▸ **WHAT YOU NEED TO DO**:
Transcribe the listing that follows in full, exactly, and drop its images.

# # # # # # #

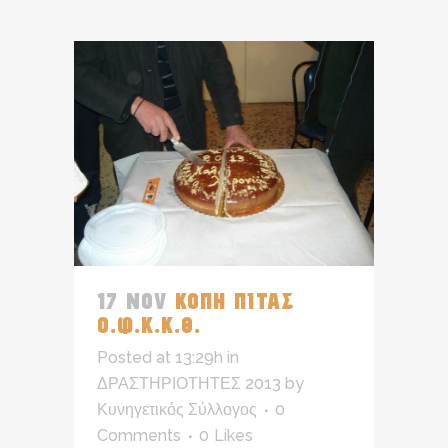
17 NOV
ΚΟΠΗ ΠΙΤΑΣ
Ο.Φ.Κ.Κ.Θ.
Posted at 13:29h
in
ΔΡΑΣΤΗΡΙΟΤΗΤΕΣ 2013
by
Κυνηγετικός Σύλλογος
0
Comments
0
Likes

# # # # # # #

▸ **PROBLEM SOLUTION**:
17 NOV
ΚΟΠΗ ΠΙΤΑΣ
Ο.Φ.Κ.Κ.Θ.
Posted at 13:29h
in
ΔΡΑΣΤΗΡΙΟΤΗΤΕΣ 2013
by
Κυνηγετικός Σύλλογος
0
Comments
0
Likes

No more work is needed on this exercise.